Buckling and curling shingles are signs of a deteriorating roof. While you may be able to see buckling or curling from the ground, the best thing to do is call a professional to assess your roof. Here’s a quick look at these terms:
- Curling: Curling is a common problem in roofs that is pretty easy to spot. Major curling will disrupt the uniform look of your roof. For example, there will be a row of flat shingles, but a row around it may have several curling shingles that stick out. One reason for curling is improper storage of the shingles prior to installation. Other causes include poor quality materials and natural wear and tear. Curling shingles will leave the structure underneath exposed to the elements—water is the most damaging.
- Buckling: The reasons for buckling shingles are similar to curling shingles. They can form because of things like poor attic ventilation and a lack of insulation, but shingles that buckle could also be caused by poor fastening during the installation process, either with poor back coating or using nails that are the wrong length.
So, why are your shingles buckling and curling? Let’s get some information from an experienced shingle roofer in Salt Lake City, UT.
Shingles not installed properly
A top reason for buckling and curling shingles is improper installation. The installer didn’t use enough nails to hold each shingle or placed nails in the wrong spots. Both of these things are sure to make your shingles curl. Why? Whether there are not enough nails or incorrect nail placement, the shingles in question will slowly pull up from the roof and become loose.
Shingles don’t line up properly
Adhesive strips called tar lines are found on each shingle. This tar line must line up on each shingle or it won’t adhere properly. So, if the shingles were not lined up right, they will curl, and may even fall off in time.

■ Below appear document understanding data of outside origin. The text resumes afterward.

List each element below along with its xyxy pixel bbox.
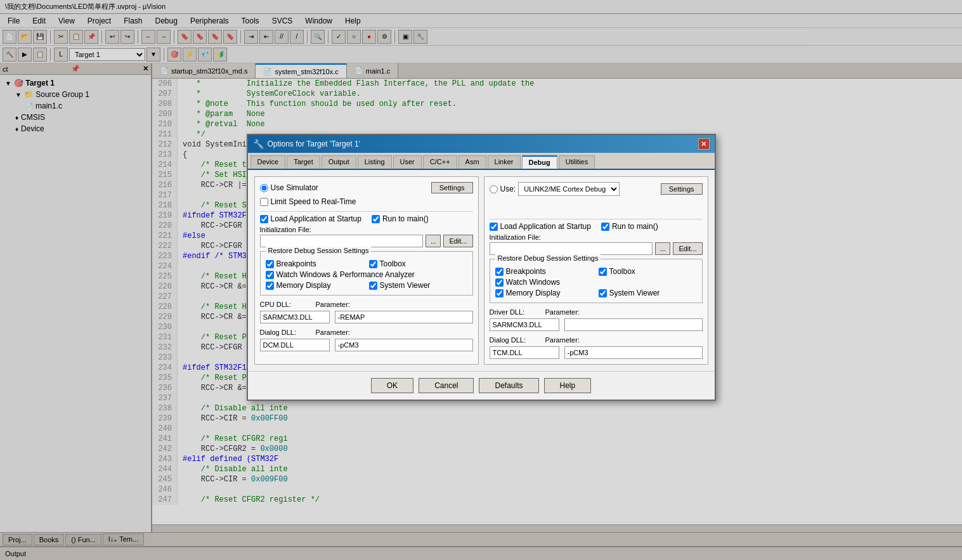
cpu-dll-input[interactable]: [260, 311, 330, 323]
init-edit-right[interactable]: Edit...: [673, 242, 702, 255]
dlg-tab-output[interactable]: Output: [322, 155, 356, 169]
dialog-tab-bar: Device Target Output Listing User C/C++ …: [248, 153, 715, 170]
dlg-tab-device[interactable]: Device: [250, 155, 286, 169]
label-breakpoints-right: Breakpoints: [506, 267, 546, 276]
dlg-tab-user[interactable]: User: [393, 155, 422, 169]
chk-load-app-right[interactable]: [490, 223, 498, 231]
chk-breakpoints-left[interactable]: [266, 260, 274, 268]
init-edit-left[interactable]: Edit...: [443, 235, 472, 247]
dlg-tab-utilities[interactable]: Utilities: [559, 155, 595, 169]
label-breakpoints-left: Breakpoints: [276, 259, 316, 268]
dialog-footer: OK Cancel Defaults Help: [248, 371, 715, 400]
dialog: 🔧 Options for Target 'Target 1' ✕ Device…: [247, 134, 716, 401]
dlg-tab-linker[interactable]: Linker: [488, 155, 521, 169]
init-file-input-right[interactable]: [490, 242, 653, 255]
dialog-dll-label-left: Dialog DLL:: [260, 329, 311, 336]
restore-group-label-right: Restore Debug Session Settings: [495, 254, 601, 262]
limit-speed-label: Limit Speed to Real-Time: [271, 197, 356, 206]
dialog-dll-input-left[interactable]: [260, 339, 330, 351]
chk-breakpoints-right[interactable]: [495, 268, 504, 276]
label-memory-display-left: Memory Display: [276, 281, 331, 290]
dialog-param-label-left: Parameter:: [316, 329, 350, 336]
dialog-param-input-left[interactable]: [335, 339, 473, 351]
label-system-viewer-right: System Viewer: [609, 289, 660, 297]
label-memory-display-right: Memory Display: [506, 289, 561, 297]
chk-run-main-left[interactable]: [372, 215, 380, 223]
load-app-label-left: Load Application at Startup: [271, 214, 361, 223]
init-file-label-left: Initialization File:: [260, 226, 473, 233]
chk-system-viewer-right[interactable]: [599, 289, 607, 297]
dialog-titlebar: 🔧 Options for Target 'Target 1' ✕: [248, 135, 715, 153]
dialog-close-button[interactable]: ✕: [698, 138, 710, 150]
dlg-tab-target[interactable]: Target: [287, 155, 320, 169]
dlg-tab-listing[interactable]: Listing: [358, 155, 392, 169]
driver-param-label: Parameter:: [545, 308, 580, 316]
dialog-dll-label-right: Dialog DLL:: [490, 336, 540, 344]
chk-system-viewer-left[interactable]: [369, 282, 377, 290]
dialog-body: Use Simulator Settings Limit Speed to Re…: [248, 170, 715, 371]
dialog-icon: 🔧: [253, 139, 264, 149]
radio-use-simulator-label: Use Simulator: [271, 183, 318, 192]
chk-memory-display-right[interactable]: [495, 289, 504, 297]
defaults-button[interactable]: Defaults: [479, 378, 538, 393]
init-file-input-left[interactable]: [260, 235, 424, 247]
cpu-param-input[interactable]: [335, 311, 473, 323]
driver-dll-label: Driver DLL:: [490, 308, 540, 316]
label-watch-windows-left: Watch Windows & Performance Analyzer: [276, 270, 415, 279]
label-watch-windows-right: Watch Windows: [506, 278, 561, 287]
dlg-tab-cpp[interactable]: C/C++: [423, 155, 457, 169]
chk-limit-speed[interactable]: [260, 198, 268, 206]
cpu-param-label: Parameter:: [316, 301, 350, 308]
chk-load-app-left[interactable]: [260, 215, 268, 223]
help-button[interactable]: Help: [544, 378, 592, 393]
dialog-param-input-right[interactable]: [564, 346, 703, 359]
load-app-label-right: Load Application at Startup: [500, 222, 591, 231]
init-browse-left[interactable]: ...: [426, 235, 441, 247]
chk-run-main-right[interactable]: [601, 223, 609, 231]
chk-watch-windows-left[interactable]: [266, 271, 274, 279]
modal-overlay: 🔧 Options for Target 'Target 1' ✕ Device…: [0, 0, 962, 560]
ok-button[interactable]: OK: [371, 378, 413, 393]
dlg-tab-debug[interactable]: Debug: [522, 155, 557, 169]
chk-watch-windows-right[interactable]: [495, 278, 504, 287]
run-main-label-left: Run to main(): [382, 214, 429, 223]
dlg-tab-asm[interactable]: Asm: [458, 155, 486, 169]
chk-toolbox-left[interactable]: [369, 260, 377, 268]
dialog-title: Options for Target 'Target 1': [268, 140, 360, 148]
dialog-param-label-right: Parameter:: [545, 336, 580, 344]
radio-use-hardware[interactable]: [490, 185, 498, 193]
right-debug-panel: Use: ULINK2/ME Cortex Debugger Settings …: [484, 176, 708, 365]
init-browse-right[interactable]: ...: [655, 242, 670, 255]
cancel-button[interactable]: Cancel: [419, 378, 474, 393]
init-file-label-right: Initialization File:: [490, 233, 703, 241]
restore-group-label-left: Restore Debug Session Settings: [266, 247, 372, 254]
radio-use-simulator[interactable]: [260, 184, 268, 192]
right-settings-button[interactable]: Settings: [661, 183, 703, 195]
run-main-label-right: Run to main(): [612, 222, 658, 231]
chk-memory-display-left[interactable]: [266, 282, 274, 290]
driver-param-input[interactable]: [564, 318, 703, 331]
chk-toolbox-right[interactable]: [599, 268, 607, 276]
radio-use-label: Use:: [500, 185, 516, 193]
label-toolbox-left: Toolbox: [380, 259, 406, 268]
left-debug-panel: Use Simulator Settings Limit Speed to Re…: [254, 176, 479, 365]
use-dropdown[interactable]: ULINK2/ME Cortex Debugger: [518, 182, 620, 196]
label-system-viewer-left: System Viewer: [380, 281, 431, 290]
left-settings-button[interactable]: Settings: [431, 182, 473, 193]
cpu-dll-label: CPU DLL:: [260, 301, 311, 308]
driver-dll-input[interactable]: [490, 318, 559, 331]
label-toolbox-right: Toolbox: [609, 267, 635, 276]
dialog-dll-input-right[interactable]: [490, 346, 559, 359]
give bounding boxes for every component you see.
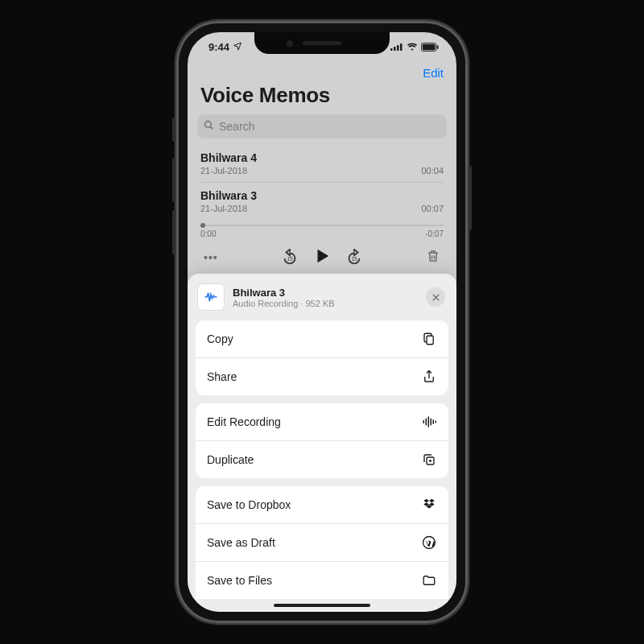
- action-label: Edit Recording: [207, 415, 281, 428]
- action-save-files[interactable]: Save to Files: [196, 561, 448, 599]
- memo-date: 21-Jul-2018: [200, 166, 247, 175]
- svg-rect-3: [400, 43, 402, 51]
- notch: [254, 32, 390, 54]
- sheet-subtitle: Audio Recording · 952 KB: [233, 299, 418, 308]
- sheet-thumbnail: [197, 283, 225, 311]
- status-time: 9:44: [208, 41, 229, 53]
- playback-controls: ••• 15 15: [188, 238, 456, 274]
- search-input[interactable]: Search: [197, 114, 447, 138]
- memo-title: Bhilwara 3: [200, 189, 444, 202]
- memo-item[interactable]: Bhilwara 4 21-Jul-2018 00:04: [188, 145, 456, 182]
- action-duplicate[interactable]: Duplicate: [196, 440, 448, 478]
- wifi-icon: [407, 43, 418, 51]
- more-button[interactable]: •••: [204, 251, 218, 264]
- action-group: Copy Share: [196, 320, 448, 395]
- signal-icon: [390, 43, 403, 51]
- phone-frame: 9:44 Edit Voice Memos: [176, 21, 468, 623]
- action-label: Save to Files: [207, 574, 272, 587]
- svg-text:15: 15: [287, 256, 293, 262]
- folder-icon: [421, 572, 437, 588]
- action-group: Save to Dropbox Save as Draft Save to Fi…: [196, 486, 448, 599]
- sheet-title: Bhilwara 3: [233, 287, 418, 299]
- svg-rect-6: [437, 45, 439, 49]
- action-edit-recording[interactable]: Edit Recording: [196, 403, 448, 440]
- side-button: [469, 166, 472, 230]
- action-save-draft[interactable]: Save as Draft: [196, 523, 448, 561]
- action-label: Share: [207, 370, 237, 383]
- edit-button[interactable]: Edit: [423, 66, 444, 80]
- side-button: [172, 118, 175, 142]
- action-label: Save to Dropbox: [207, 498, 291, 511]
- copy-icon: [421, 331, 437, 347]
- skip-back-button[interactable]: 15: [281, 249, 299, 266]
- svg-point-7: [205, 122, 212, 128]
- time-current: 0:00: [200, 229, 216, 238]
- svg-rect-1: [394, 47, 396, 51]
- close-button[interactable]: [426, 287, 445, 307]
- side-button: [172, 210, 175, 254]
- svg-rect-0: [390, 48, 393, 51]
- home-indicator[interactable]: [274, 604, 370, 607]
- play-button[interactable]: [313, 246, 331, 269]
- memo-duration: 00:07: [421, 204, 444, 213]
- action-save-dropbox[interactable]: Save to Dropbox: [196, 486, 448, 523]
- svg-rect-10: [427, 336, 433, 345]
- time-remaining: -0:07: [425, 229, 444, 238]
- action-copy[interactable]: Copy: [196, 320, 448, 357]
- nav-bar: Edit: [188, 61, 456, 83]
- svg-text:15: 15: [351, 256, 357, 262]
- action-label: Duplicate: [207, 453, 254, 466]
- memo-duration: 00:04: [421, 166, 444, 175]
- memo-item[interactable]: Bhilwara 3 21-Jul-2018 00:07: [200, 182, 444, 220]
- battery-icon: [421, 43, 439, 52]
- wordpress-icon: [421, 535, 437, 551]
- dropbox-icon: [421, 497, 437, 513]
- search-icon: [204, 120, 214, 133]
- delete-button[interactable]: [426, 248, 440, 267]
- action-group: Edit Recording Duplicate: [196, 403, 448, 478]
- action-label: Copy: [207, 332, 233, 345]
- waveform-icon: [421, 414, 437, 430]
- share-sheet: Bhilwara 3 Audio Recording · 952 KB Copy…: [188, 274, 456, 612]
- page-title: Voice Memos: [188, 83, 456, 114]
- playback-scrubber[interactable]: 0:00 -0:07: [200, 225, 444, 238]
- svg-rect-2: [397, 45, 399, 51]
- duplicate-icon: [421, 452, 437, 468]
- skip-forward-button[interactable]: 15: [345, 249, 363, 266]
- svg-rect-5: [423, 43, 436, 49]
- app-content: Edit Voice Memos Search Bhilwara 4 21-Ju…: [188, 61, 456, 612]
- screen: 9:44 Edit Voice Memos: [188, 32, 456, 612]
- memo-title: Bhilwara 4: [200, 151, 444, 164]
- location-icon: [233, 41, 242, 53]
- memo-date: 21-Jul-2018: [200, 204, 247, 213]
- search-placeholder: Search: [219, 120, 254, 133]
- share-icon: [421, 369, 437, 385]
- action-label: Save as Draft: [207, 536, 275, 549]
- action-share[interactable]: Share: [196, 357, 448, 395]
- side-button: [172, 158, 175, 202]
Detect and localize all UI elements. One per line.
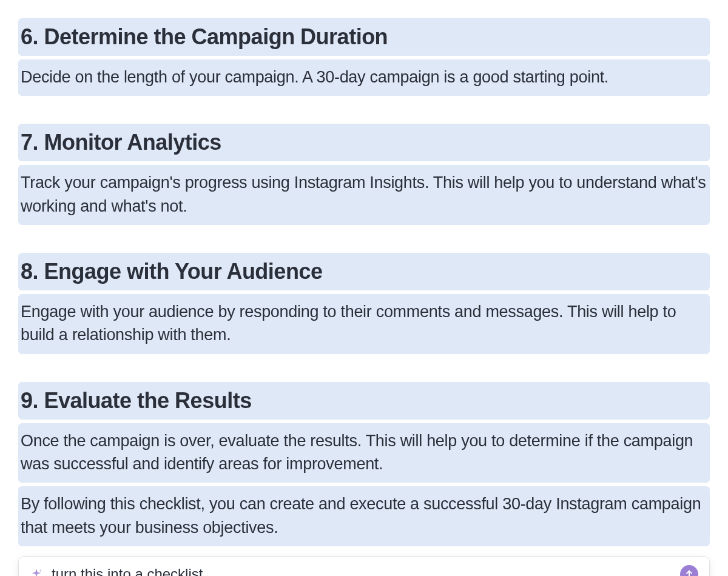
content-area: 6. Determine the Campaign Duration Decid… xyxy=(0,0,728,546)
sparkle-icon xyxy=(30,568,43,576)
section-body-6: Decide on the length of your campaign. A… xyxy=(18,59,710,96)
section-heading-8: 8. Engage with Your Audience xyxy=(18,253,710,290)
section-heading-7: 7. Monitor Analytics xyxy=(18,124,710,161)
prompt-input[interactable] xyxy=(52,566,672,576)
section-body-9: Once the campaign is over, evaluate the … xyxy=(18,423,710,483)
section-body-8: Engage with your audience by responding … xyxy=(18,294,710,354)
send-button[interactable] xyxy=(680,565,698,576)
section-body-7: Track your campaign's progress using Ins… xyxy=(18,165,710,225)
ai-prompt-panel: AI responses can be inaccurate or mislea… xyxy=(18,556,710,576)
section-heading-6: 6. Determine the Campaign Duration xyxy=(18,18,710,56)
closing-paragraph: By following this checklist, you can cre… xyxy=(18,486,710,546)
prompt-row xyxy=(19,557,709,576)
section-heading-9: 9. Evaluate the Results xyxy=(18,382,710,420)
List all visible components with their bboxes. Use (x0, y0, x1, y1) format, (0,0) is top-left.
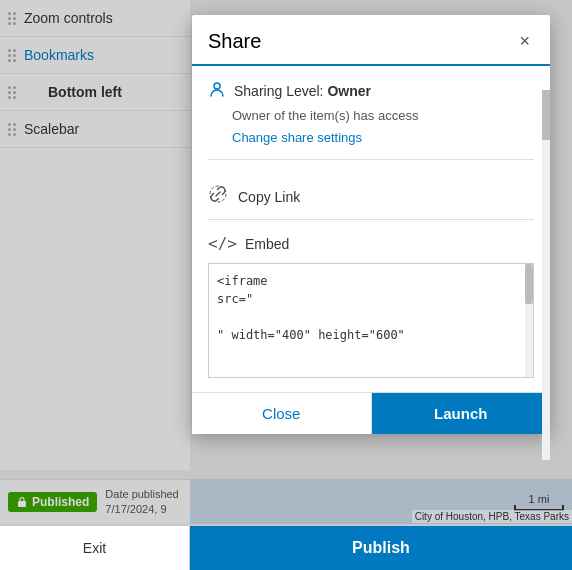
sharing-level-text: Sharing Level: Owner (234, 83, 371, 99)
close-modal-x-button[interactable]: × (515, 29, 534, 54)
modal-footer: Close Launch (192, 392, 550, 434)
copy-link-section[interactable]: Copy Link (208, 174, 534, 220)
embed-section: </> Embed <iframe src=" " width="400" he… (208, 234, 534, 378)
embed-header: </> Embed (208, 234, 534, 253)
embed-bracket-icon: </> (208, 234, 237, 253)
sharing-desc: Owner of the item(s) has access (232, 108, 534, 123)
person-icon (208, 80, 226, 102)
exit-button[interactable]: Exit (0, 526, 190, 571)
bottom-bar: Exit Publish (0, 525, 572, 570)
change-share-settings-link[interactable]: Change share settings (232, 130, 362, 145)
share-modal: Share × Sharing Level: Owner Owner of th… (192, 15, 550, 434)
publish-button[interactable]: Publish (190, 526, 572, 571)
embed-scrollbar[interactable] (525, 264, 533, 377)
embed-scrollbar-thumb (525, 264, 533, 304)
modal-title: Share (208, 30, 261, 53)
modal-scrollbar-thumb (542, 90, 550, 140)
modal-header: Share × (192, 15, 550, 66)
embed-code-wrapper: <iframe src=" " width="400" height="600" (208, 263, 534, 378)
modal-body: Sharing Level: Owner Owner of the item(s… (192, 66, 550, 392)
sharing-section: Sharing Level: Owner Owner of the item(s… (208, 80, 534, 160)
link-icon (208, 184, 228, 209)
embed-textarea[interactable]: <iframe src=" " width="400" height="600" (209, 264, 533, 377)
svg-point-1 (214, 83, 220, 89)
launch-button[interactable]: Launch (372, 393, 551, 434)
modal-scrollbar[interactable] (542, 90, 550, 460)
sharing-level-row: Sharing Level: Owner (208, 80, 534, 102)
embed-title: Embed (245, 236, 289, 252)
copy-link-text[interactable]: Copy Link (238, 189, 300, 205)
close-button[interactable]: Close (192, 393, 372, 434)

Attic has poor ventilation
The hot air in your home will rise upward—this means it will reach the attic. Hot air won’t be an issue for well-ventilated attics. Any excess moisture will simply circulate around the space and leave the attic. On the other hand, an attic with poor ventilation will trap in all the moisture from the hot air. If moisture gets into the decking, mold will form, and you could end up with curling shingles.
Roof over a roof
Multiple layers of roofing can cause shingles to buckle and curl. This type of roof has a second roof placed directly on top of an old one. Though this is not usually recommended by professionals, a homeowner may choose this option in an effort to cut costs—it’s cheaper to add a second layer than to remove an old roof and install all new materials. The downside to layering is that the second layer of shingles won’t be as secure as the original shingles, meaning they can more easily be blown off or curled by strong winds.